Llueve. Fuera llueve. Escucho las gotas caer. No es sólo una. Una no hace ruido. Son muchas las que golpean el suelo con furia. Pero no sólo llueve fuera. Mi ropa, mi piel y hasta mis huesos están calados. No es precisamente agua lo que ahoga mi corazón. O tal vez sí, mezclada con sal y amargura.

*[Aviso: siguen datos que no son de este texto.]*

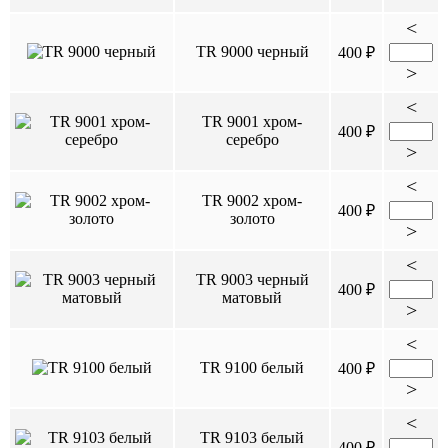
<
TR 9000 черный
400 ₽
>
<
TR 9001 хром-
400 ₽
серебро
>
<
TR 9002 хром-
400 ₽
золото
>
<
TR 9003 черный
400 ₽
матовый
>
<
TR 9100 белый
400 ₽
>
<
TR 9103 белый
400 ₽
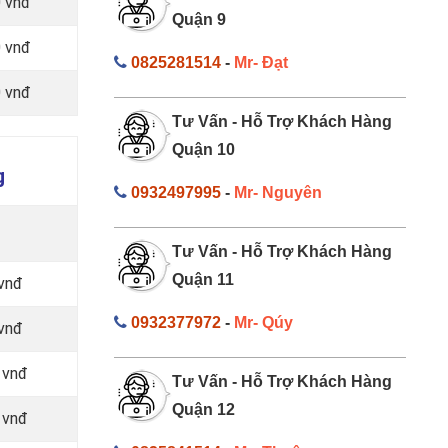
 vnđ
Quận 9
 vnđ
0825281514
-
Mr- Đạt
 vnđ
Tư Vấn - Hỗ Trợ Khách Hàng
Quận 10
g
0932497995
-
Mr- Nguyên
Tư Vấn - Hỗ Trợ Khách Hàng
Quận 11
vnđ
0932377972
-
Mr- Qúy
vnđ
 vnđ
Tư Vấn - Hỗ Trợ Khách Hàng
Quận 12
 vnđ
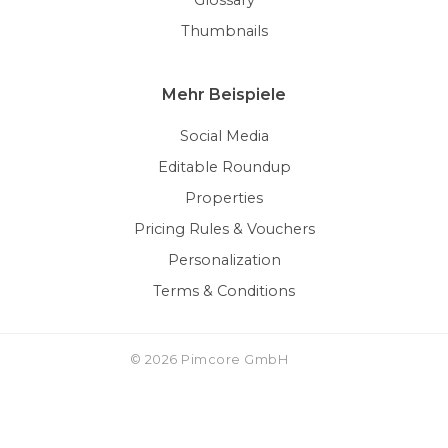
Mehr Beispiele
Social Media
Editable Roundup
Properties
Pricing Rules & Vouchers
Personalization
Terms & Conditions
© 2026 Pimcore GmbH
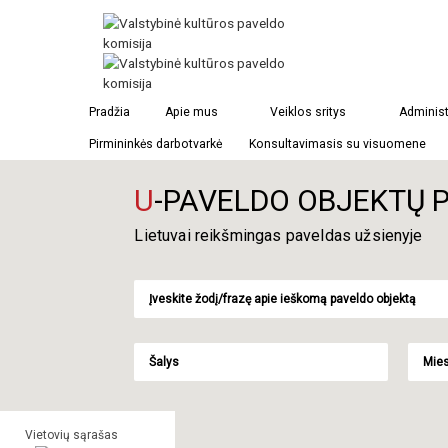
Pradžia
Apie mus
Veiklos sritys
Administ
Pirmininkės darbotvarkė
Konsultavimasis su visuomene
U
-PAVELDO OBJEKTŲ 
Lietuvai reikšmingas paveldas užsienyje
Šalys
Mies
Vietovių sąrašas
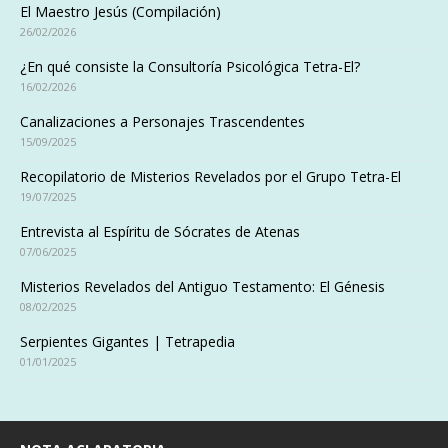
El Maestro Jesús (Compilación)
26/02/2026
¿En qué consiste la Consultoría Psicológica Tetra-El?
16/02/2026
Canalizaciones a Personajes Trascendentes
15/09/2025
Recopilatorio de Misterios Revelados por el Grupo Tetra-El
19/07/2025
Entrevista al Espíritu de Sócrates de Atenas
07/06/2025
Misterios Revelados del Antiguo Testamento: El Génesis
08/02/2025
Serpientes Gigantes | Tetrapedia
01/01/2025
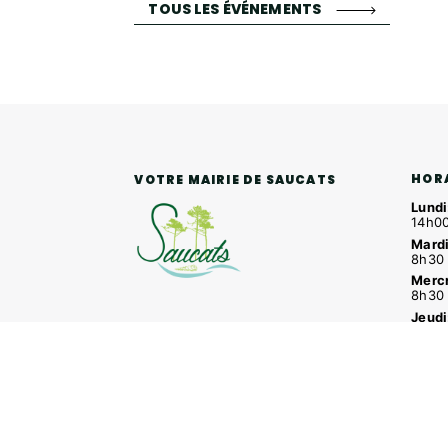
TOUS LES ÉVÉNEMENTS
HOR
VOTRE MAIRIE DE SAUCATS
Lundi
14h00
Mardi
8h30 
Mercr
8h30 
Jeudi
4 rue Louis Roger GIRAUDEAU,
8h30 
33650 SAUCATS
Vendr
8h30 
Tél.
05 57 97 70 20
Mail.
mairie@saucats.fr
NOUS CONTACTER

Me desnudo. Me descubro e intento secarme. Me desgrano poco a poco. Pero el frío sigue, no se marcha. Persiste como persiste el recuerdo de aquella vida patentada, con pocas luchas y menos guerras. Con corazón como timón de un barco que, cansado de navegar por aguas mansas, cae a la deriva.
Ya no pretendo esa vida. Vida de un solo corazón, de amor ciego. No, ciego no. El amor ciego nace del alma. Ese amor era hipermétrope. Veía en la lejanía, pero no se daba cuenta de lo que frente a sí pasaba cada día. Un amor desmejorado, que callaba, blandiendo una espada que no hacía herida, pero que al final mataba.
Impermeabilicé mi corazón, metiéndolo entre plásticos que lo protegieran de las tormentas. Sí, aprendí a zafarme de las tormentas. Pero fue la propia humedad que lo acogía, la que lo hizo putrefacto.
Amor corrompido, impío, carente de entrañas.
Un amor que no sólo muere, sino que también mata.